City is offering small-scale builders help with affordable housing efforts

It is an all-too common pattern in the world of real estate: Small, occupied properties enter the market and are immediately snapped up by owners or investors. The investors empty the properties by evicting tenants, renovating the buildings, and raising rents. Neighborhoods are thus left vulnerable to market forces, a problem that Mayor Martin Walsh’s administration hopes to address through its pilot Acquisition Opportunity Program.

The city has allocated $7.5 million of inclusionary development funding to assist small-scale landlords and community groups in purchasing and developing affordable housing.

Developers can be pre-approved to receive up to $75,000 per unit, provided they commit to at least 40 percent affordability for each one over the next 50 years. The “affordable” benchmark would be for families making up to 60 percent of the area median income. But if lower affordability levels were already in place under existing agreements, the landlord would be required to maintain those levels.

“The program will also prevent displacement of tenants threatened by the forces of gentrification by ensuring that their apartments will not become unaffordable over the long term,” the mayor’s office said in a statement on Tuesday.
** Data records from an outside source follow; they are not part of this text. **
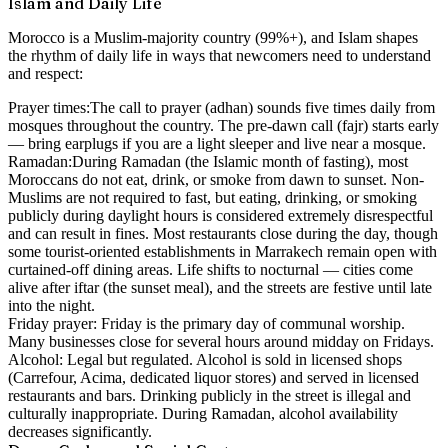
Islam and Daily Life
Morocco is a Muslim-majority country (99%+), and Islam shapes
the rhythm of daily life in ways that newcomers need to understand
and respect:
Prayer times:
The call to prayer (adhan) sounds five times daily from
mosques throughout the country. The pre-dawn call (fajr) starts early
— bring earplugs if you are a light sleeper and live near a mosque.
Ramadan:
During Ramadan (the Islamic month of fasting), most
Moroccans do not eat, drink, or smoke from dawn to sunset. Non-
Muslims are not required to fast, but eating, drinking, or smoking
publicly during daylight hours is considered extremely disrespectful
and can result in fines. Most restaurants close during the day, though
some tourist-oriented establishments in Marrakech remain open with
curtained-off dining areas. Life shifts to nocturnal — cities come
alive after iftar (the sunset meal), and the streets are festive until late
into the night.
Friday prayer:
Friday is the primary day of communal worship.
Many businesses close for several hours around midday on Fridays.
Alcohol:
Legal but regulated. Alcohol is sold in licensed shops
(Carrefour, Acima, dedicated liquor stores) and served in licensed
restaurants and bars. Drinking publicly in the street is illegal and
culturally inappropriate. During Ramadan, alcohol availability
decreases significantly.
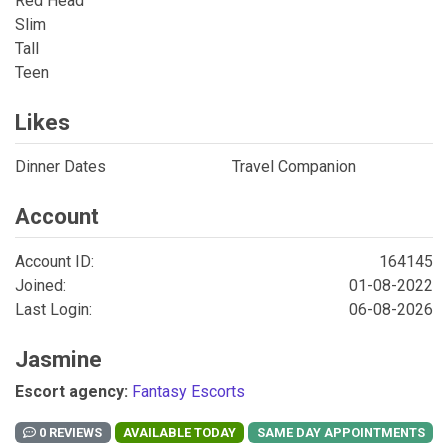
Red Head
Slim
Tall
Teen
Likes
Dinner Dates
Travel Companion
Account
Account ID:
164145
Joined:
01-08-2022
Last Login:
06-08-2026
Jasmine
Escort agency:
Fantasy Escorts
0 REVIEWS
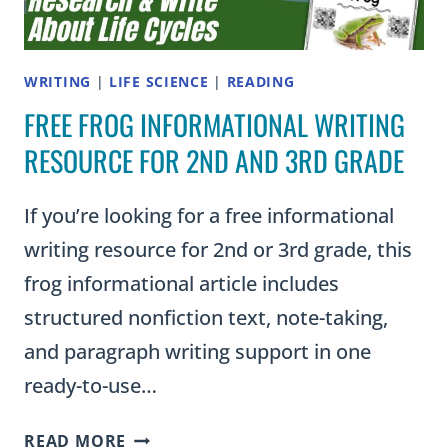
WRITING
|
LIFE SCIENCE
|
READING
FREE FROG INFORMATIONAL WRITING
RESOURCE FOR 2ND AND 3RD GRADE
If you’re looking for a free informational
writing resource for 2nd or 3rd grade, this
frog informational article includes
structured nonfiction text, note-taking,
and paragraph writing support in one
ready-to-use…
FREE
READ MORE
The eviction of tenants in good standing is expressly prohibited in properties purchased with the Acquisition Opportunity Program funds. Owners will be required to see existing lease agreements through to their legal conclusions, as long as the occupants are not in arrears or otherwise in poor standing. In those cases, normal protocols would apply, officials said.

A major challenge for developers who would like to invest in small-scale, owner-occupied residences is quick access to cash. “Affordable housing developers can be outpaced in the housing market because private investors often have access to capital and cash that may not be as readily available to affordable housing developers,” the mayor’s office said.
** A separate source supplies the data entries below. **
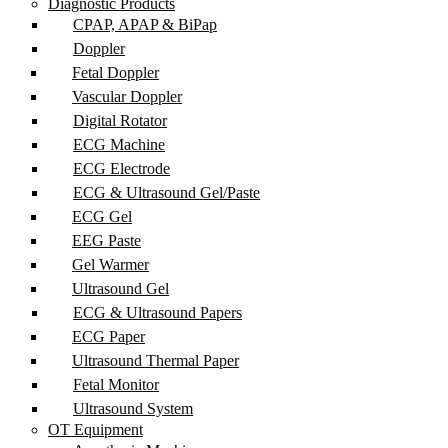
Diagnostic Products
CPAP, APAP & BiPap
Doppler
Fetal Doppler
Vascular Doppler
Digital Rotator
ECG Machine
ECG Electrode
ECG & Ultrasound Gel/Paste
ECG Gel
EEG Paste
Gel Warmer
Ultrasound Gel
ECG & Ultrasound Papers
ECG Paper
Ultrasound Thermal Paper
Fetal Monitor
Ultrasound System
OT Equipment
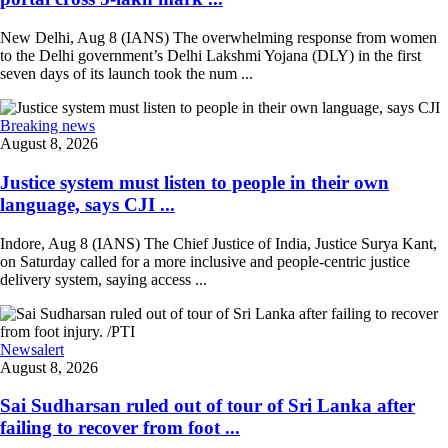
New Delhi, Aug 8 (IANS) The overwhelming response from women
to the Delhi government’s Delhi Lakshmi Yojana (DLY) in the first
seven days of its launch took the num ...
Breaking news
August 8, 2026
Justice system must listen to people in their own
language, says CJI ...
Indore, Aug 8 (IANS) The Chief Justice of India, Justice Surya Kant,
on Saturday called for a more inclusive and people-centric justice
delivery system, saying access ...
Newsalert
August 8, 2026
Sai Sudharsan ruled out of tour of Sri Lanka after
failing to recover from foot ...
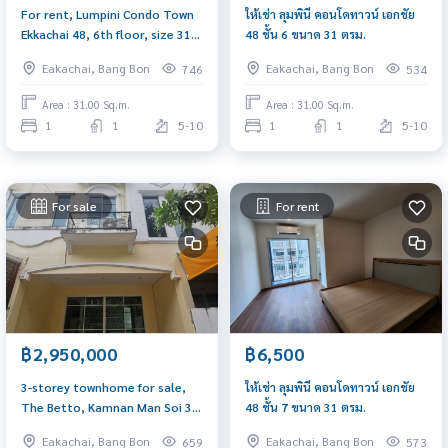
For rent, Lumpini Condo Town
ให้เช่า ลุมพินี คอนโดทาวน์ เอกชัย
Ekkachai 48, 6th floor, size 31
48 ชั้น 6 ขนาด 31 ตรม.
sq m.
Eakachai, Bang Bon
Eakachai, Bang Bon
746
534
Area : 31.00 Sq.m.
Area : 31.00 Sq.m.
1
1
5-10
1
1
5-10
For sale
For rent
฿2,950,000
฿6,500
3-storey townhome for sale,
ให้เช่า ลุมพินี คอนโดทาวน์ เอกชัย
The Betto, Kamnan Man Soi 3,
48 ชั้น 7 ขนาด 31 ตรม.
suitable for a home office. near
Eakachai, Bang Bon
Eakachai, Bang Bon
659
573
the community market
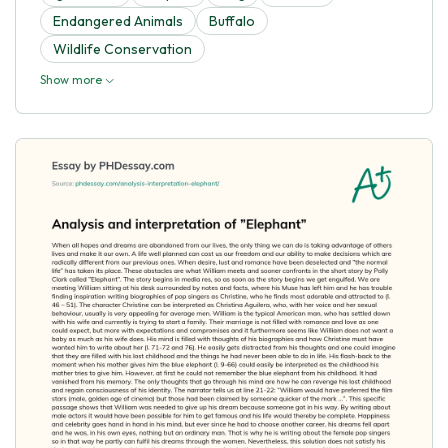
Endangered Animals
Buffalo
Wildlife Conservation
Show more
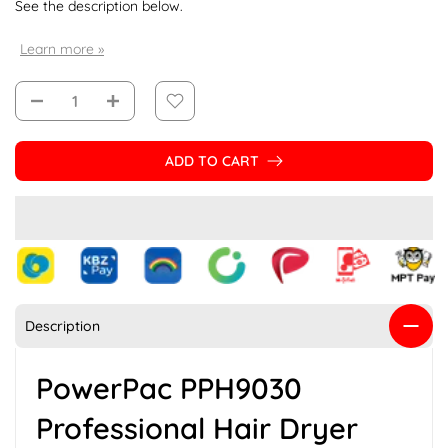
See the description below.
Learn more »
ADD TO CART
Description
PowerPac PPH9030
Professional Hair Dryer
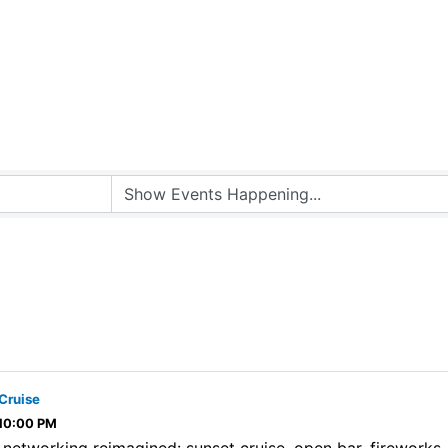
Cruise
 10:00 PM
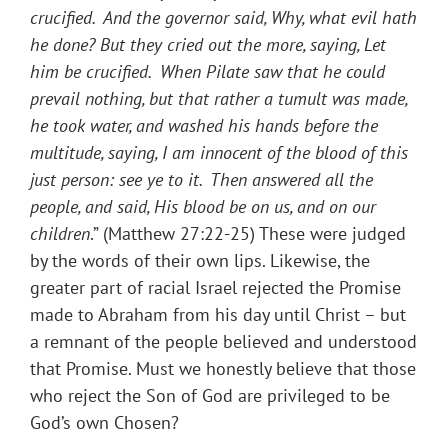
crucified. And the governor said, Why, what evil hath
he done? But they cried out the more, saying, Let
him be crucified. When Pilate saw that he could
prevail nothing, but that rather a tumult was made,
he took water, and washed his hands before the
multitude, saying, I am innocent of the blood of this
just person: see ye to it. Then answered all the
people, and said, His blood be on us, and on our
children
.” (Matthew 27:22-25) These were judged
by the words of their own lips. Likewise, the
greater part of racial Israel rejected the Promise
made to Abraham from his day until Christ – but
a remnant of the people believed and understood
that Promise. Must we honestly believe that those
who reject the Son of God are privileged to be
God’s own Chosen?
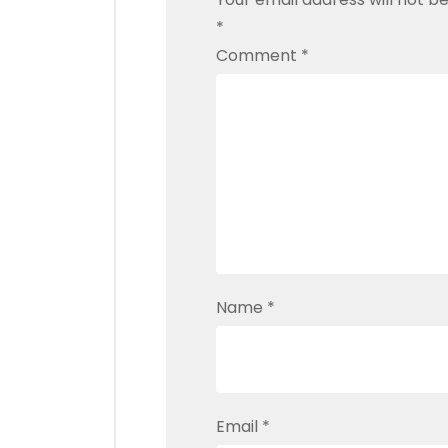
*
Comment
*
Name
*
Email
*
Development teams could counteract that disadvantage by becoming pre-qualified for investment through the pilot program, which would guarantee a set amount of accessible funding.

According to the city’s formal Request for Proposals, eligible investments must total at least eight units located within the same market area and owned by the same entity. To make this requirement, developers would have to acquire buildings with at least two units, which must be occupied or partially occupied, investor-owned buildings. Vacant properties would be assessed on a case-by-case basis.​

This program is distinct from the still-undetermined “incentives for landlords who do the right thing” suggested by Mayor Walsh in his 2016 State of the City address, Department of Neighborhood Development officials said.

As a pilot initiative, the Acquisition Opportunity Program is approved for a one-time infusion of funds that will continue until they are exhausted. As $75,000 per unit is the maximum amount the city will offer, at least 100 units could be covered under the approved $7.5 million.

The Inclusionary Development Policy fund is filled by the fees required when developers build market-rate housing in the city. They contribute to a pot allocated toward developing affordable housing while committing to constructing proportionate affordable units.